Sooner or later, every tire dealership has to deal with an overly demanding customer. But how about one that requires a tire replacement every few months, numerous retreadings on one casing and a multitude of tire repairs?
That type of customer is the waste hauling industry-a target market that has profit potential for tire dealerships that can provide a full package of services.
``The waste industry is one of the most demanding applications that we, as a tire manufacturer, know of,'' said Michael Burroughs, Michelin North America Inc.'s product manager for commercial truck tires.
``It's the most demanding tire fleet in the industry for service,'' added Jack Neece Jr., owner of Neece Truck Tire Center in Tallahassee, Fla.
So why would tire dealers want to get involved with waste hauling accounts?
With no pun intended, waste haulers routinely trash their tires. A garbage truck tire has a life expectancy of about three months-if it can endure the onslaught of punctures and chips-but the casing can be retreaded as many as five times due to the low mileage on it.
``You sell tires for an 18-wheeler, which expects to get 100,000 miles on a steer axle and 300,000 on a drive axle, and you don't see them for quite awhile,'' said Guy Walenga, Nashville, Tenn.-based Bridgestone/Firestone's (BFS) engineering manager for North American commercial products. ``With refuse tires, you sell the same 10 tires but you see them for retreading every 120 days and for a lot of repair work.''
Sooner or later the damage to the tires is beyond the scope of retreading and they have to be replaced with new tires.
``We sell more tires in that industry than others,'' Mr. Walenga said. ``It's good repeat business.''
``The biggest mistake we see is that waste haulers are lumped into the mixed service industry. It needs to be viewed as an industry unto itself,'' said Bethann Barchalk, Goodyear's marketing manager for mixed service tires.
Generally, garbage trucks spend 90 percent of their service life on highways and roads and 10 percent in severe service at landfills.
``It's unique to the whole mixed-service industry,'' she said, noting that the mixed-service designation also pertains to more off-road industries, such as construction, logging and mining.
With the constant stopping and starting at each house throughout a city, the scraping against concrete curbs, the heavy loads and, if they drive into landfills, the propensity for punctures, the wear and tear on the tires-also known as high-scrub use-takes its toll.
``They consume more tires than all the line-haul industry combined,'' said Mr. Neece. A drive tire usually lasts about two months, he added, and a steer tire lasts about three months.
``It's a lucrative retreading market,'' Michelin's Mr. Burroughs said. ``It's a significant business opportunity to be had. It's an equally strong and robust opportunity for the service business,'' such as tire maintenance and inflation pressure checks.
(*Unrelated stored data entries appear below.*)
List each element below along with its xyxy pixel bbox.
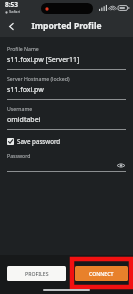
staticText: PROFILES xyxy=(25,270,49,277)
button[interactable]: PROFILES xyxy=(7,266,66,281)
staticText: CONNECT xyxy=(89,270,114,277)
staticText: Username xyxy=(7,105,33,112)
button[interactable]: Back xyxy=(0,15,22,37)
staticText: Imported Profile xyxy=(31,20,102,32)
staticText: Profile Name xyxy=(7,45,39,52)
button[interactable]: Save password xyxy=(0,130,133,147)
staticText: 8:53 xyxy=(5,0,18,9)
button[interactable]: CONNECT xyxy=(75,266,128,281)
staticText: s11.foxi.pw xyxy=(7,85,44,95)
staticText: s11.foxi.pw [Server11] xyxy=(7,55,80,65)
staticText: Save password xyxy=(17,137,61,145)
staticText: Safari xyxy=(9,9,21,15)
button[interactable]: Profile Name xyxy=(0,40,133,70)
staticText: omidtabei xyxy=(7,115,41,125)
staticText: Server Hostname (locked) xyxy=(7,75,70,82)
staticText: Password xyxy=(7,152,31,159)
button[interactable]: Server Hostname (locked) xyxy=(0,70,133,100)
button[interactable]: Show password xyxy=(115,160,126,171)
button[interactable]: Username xyxy=(0,100,133,130)
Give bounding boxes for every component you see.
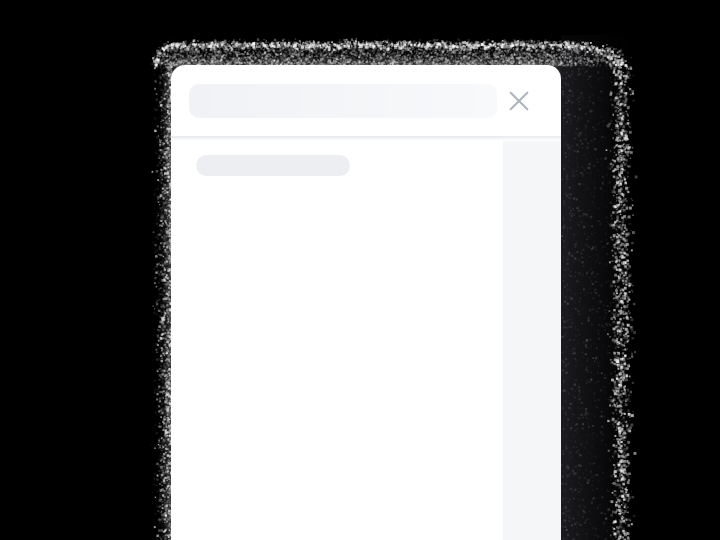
button[interactable] bbox=[497, 79, 541, 123]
``Because of the number of times the tires are retreaded, it's a good market for retreaders and tire dealers,'' said Bob Morris, director of commercial operations at Sullivan Tire Co. in Norwell, Mass. ``They require a lot of service. It generates a lot of business.''
Waste hauling accounts for about 10 percent of Sullivan Tire's commercial business, but it's a viable market for the company, Mr. Morris said, since there are not a lot of line haulers during the cold Northeast winters.
``Waste hauling is a steady business. It's the second largest market here,'' he said.
The dealership conducts routine checks of the fleets' tire air pressures and provides emergency on-site service, tire repairs and retreading-an important part of the tire maintenance for the fleets. ``Waste haulers expect multiple retreads.... Their criterion is the number of retreadings per casing they can get,'' he said.
Some large waste hauling companies handle their tire maintenance in-house; some outsource. ``It's a mixed bag,'' Bridgestone/Firestone's Mr. Walenga said.
Servicing waste hauler fleets isn't for everyone. ``It takes someone who really wants to provide service for the customer,'' said Mr. Neece, who added that if the account is managed properly, it can be profitable.
His dealership has been involved with waste hauler service for the past seven years and he earns his revenues based on every hour the trucks are up and running.
The contracts include new tire sales, air pressure checks and inspections twice a week, tire repairs and retreading.
``Service is where the profit comes from,'' he said.
Mr. Morris believes larger tire dealerships with multiple locations, service trucks and a retreading shop are better equipped to handle the demands of the waste hauling accounts.
There also is a lot of paperwork involved with the large accounts. Dealers have to maintain an inventory of unique tire sizes and a large stock of casings, according to Mark Bierman, sales manager for Cross-Midwest Tire Inc. in St. Louis.
He noted that retreading, repair and tire service are all customized by the fleets' individual needs. ``You are always working on a low budget,'' he said.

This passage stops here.